** Opening Record extracts block **

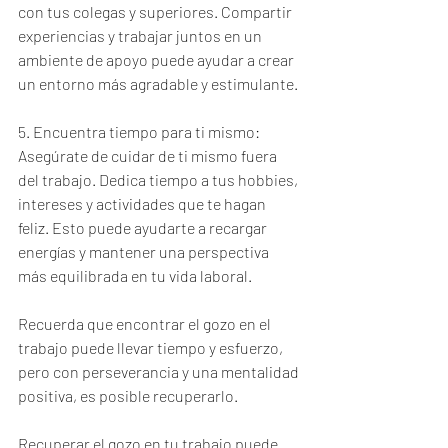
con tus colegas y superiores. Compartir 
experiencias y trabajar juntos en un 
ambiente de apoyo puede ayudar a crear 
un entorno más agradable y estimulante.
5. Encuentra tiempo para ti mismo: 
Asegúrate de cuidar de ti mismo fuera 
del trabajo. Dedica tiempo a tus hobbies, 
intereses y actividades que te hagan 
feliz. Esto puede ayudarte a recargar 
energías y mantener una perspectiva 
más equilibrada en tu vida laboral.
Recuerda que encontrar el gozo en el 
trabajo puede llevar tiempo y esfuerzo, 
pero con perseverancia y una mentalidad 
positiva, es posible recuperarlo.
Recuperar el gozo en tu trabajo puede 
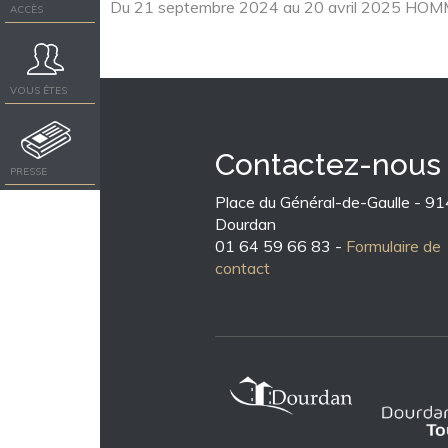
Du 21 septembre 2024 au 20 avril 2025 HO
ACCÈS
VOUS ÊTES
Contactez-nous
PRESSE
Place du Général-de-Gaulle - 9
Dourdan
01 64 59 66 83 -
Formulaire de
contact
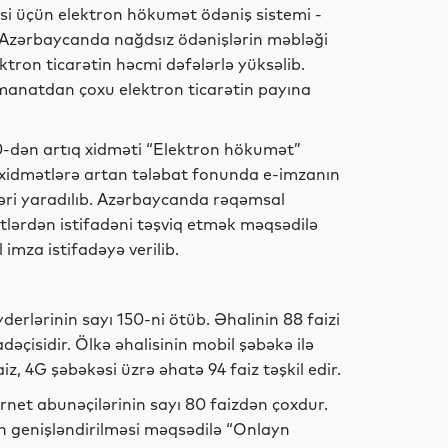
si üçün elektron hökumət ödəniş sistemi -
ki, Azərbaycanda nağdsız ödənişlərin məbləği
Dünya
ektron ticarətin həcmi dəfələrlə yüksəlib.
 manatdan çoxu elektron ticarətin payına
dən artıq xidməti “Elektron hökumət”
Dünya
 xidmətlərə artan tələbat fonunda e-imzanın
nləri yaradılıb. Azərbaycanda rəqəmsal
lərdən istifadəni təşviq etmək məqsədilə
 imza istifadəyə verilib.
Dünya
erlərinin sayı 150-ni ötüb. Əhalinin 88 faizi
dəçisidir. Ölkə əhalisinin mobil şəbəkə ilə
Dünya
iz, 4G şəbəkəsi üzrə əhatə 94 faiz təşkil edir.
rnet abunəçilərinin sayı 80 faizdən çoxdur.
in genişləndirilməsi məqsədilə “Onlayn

** Closing Record extracts block **
** Opening Record extracts block **

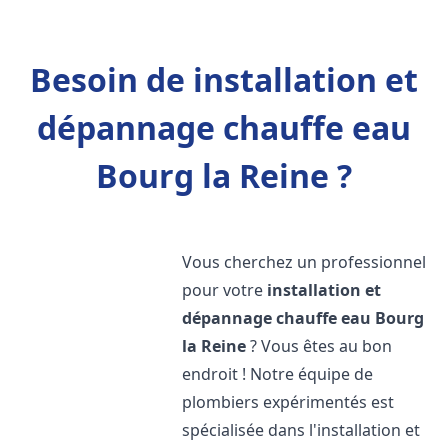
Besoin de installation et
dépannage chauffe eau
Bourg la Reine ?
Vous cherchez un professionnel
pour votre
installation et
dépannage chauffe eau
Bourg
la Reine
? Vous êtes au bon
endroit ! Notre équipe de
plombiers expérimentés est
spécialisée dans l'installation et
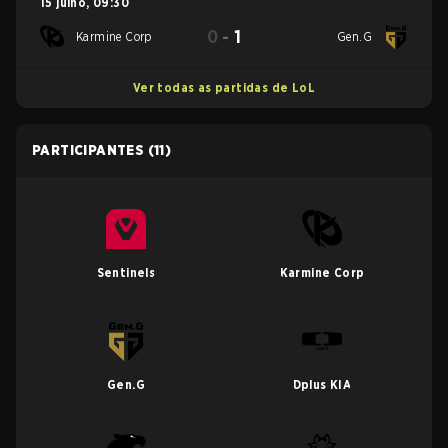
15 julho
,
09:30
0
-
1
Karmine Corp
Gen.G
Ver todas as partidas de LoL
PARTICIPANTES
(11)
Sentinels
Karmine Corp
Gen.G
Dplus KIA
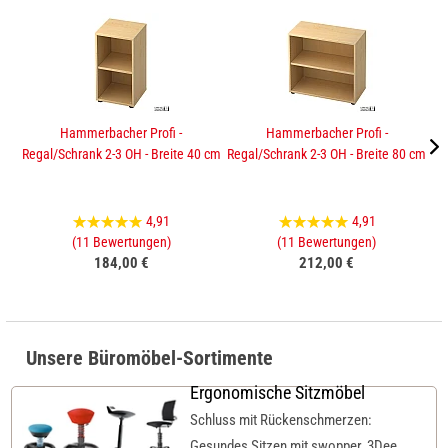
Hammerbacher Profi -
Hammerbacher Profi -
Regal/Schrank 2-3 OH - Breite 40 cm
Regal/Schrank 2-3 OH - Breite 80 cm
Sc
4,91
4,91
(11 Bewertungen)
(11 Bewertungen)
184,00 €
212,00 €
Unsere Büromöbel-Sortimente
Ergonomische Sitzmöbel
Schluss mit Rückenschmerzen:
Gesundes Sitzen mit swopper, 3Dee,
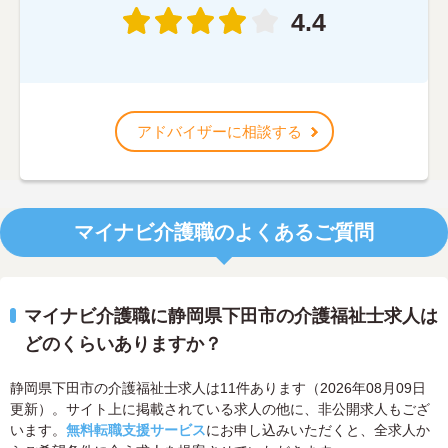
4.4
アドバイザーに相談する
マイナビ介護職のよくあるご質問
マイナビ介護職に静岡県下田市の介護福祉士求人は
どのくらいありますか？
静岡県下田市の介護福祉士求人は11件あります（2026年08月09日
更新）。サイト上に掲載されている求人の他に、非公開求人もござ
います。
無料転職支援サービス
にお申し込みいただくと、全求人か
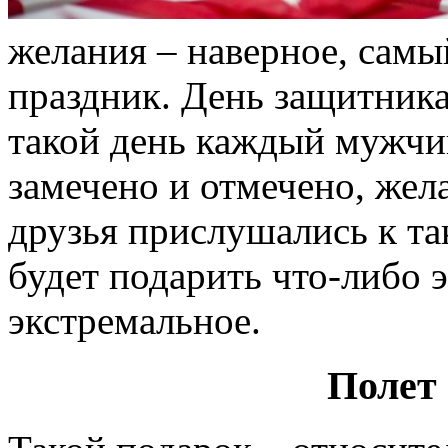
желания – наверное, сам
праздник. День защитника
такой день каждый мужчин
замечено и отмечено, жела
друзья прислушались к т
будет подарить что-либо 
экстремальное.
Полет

** Closing Record extracts block **

_The task_.
Using the data above, output the line that has "más equilibrada en tu vida laboral.", the line that has "in genişləndirilməsi məqsədilə", and whatever lines fall between, each exactly as it stands and without pictures.

_Solution to the problem_.
más equilibrada en tu vida laboral.
Recuerda que encontrar el gozo en el 
trabajo puede llevar tiempo y esfuerzo, 
pero con perseverancia y una mentalidad 
positiva, es posible recuperarlo.
Recuperar el gozo en tu trabajo puede 
Du 21 septembre 2024 au 20 avril 2025 HO
ACCÈS
VOUS ÊTES
Contactez-nous
PRESSE
Place du Général-de-Gaulle - 9
Dourdan
01 64 59 66 83 -
Formulaire de
contact
si üçün elektron hökumət ödəniş sistemi -
ki, Azərbaycanda nağdsız ödənişlərin məbləği
Dünya
ektron ticarətin həcmi dəfələrlə yüksəlib.
 manatdan çoxu elektron ticarətin payına
dən artıq xidməti “Elektron hökumət”
Dünya
 xidmətlərə artan tələbat fonunda e-imzanın
nləri yaradılıb. Azərbaycanda rəqəmsal
lərdən istifadəni təşviq etmək məqsədilə
 imza istifadəyə verilib.
Dünya
erlərinin sayı 150-ni ötüb. Əhalinin 88 faizi
dəçisidir. Ölkə əhalisinin mobil şəbəkə ilə
Dünya
iz, 4G şəbəkəsi üzrə əhatə 94 faiz təşkil edir.
rnet abunəçilərinin sayı 80 faizdən çoxdur.
in genişləndirilməsi məqsədilə “Onlayn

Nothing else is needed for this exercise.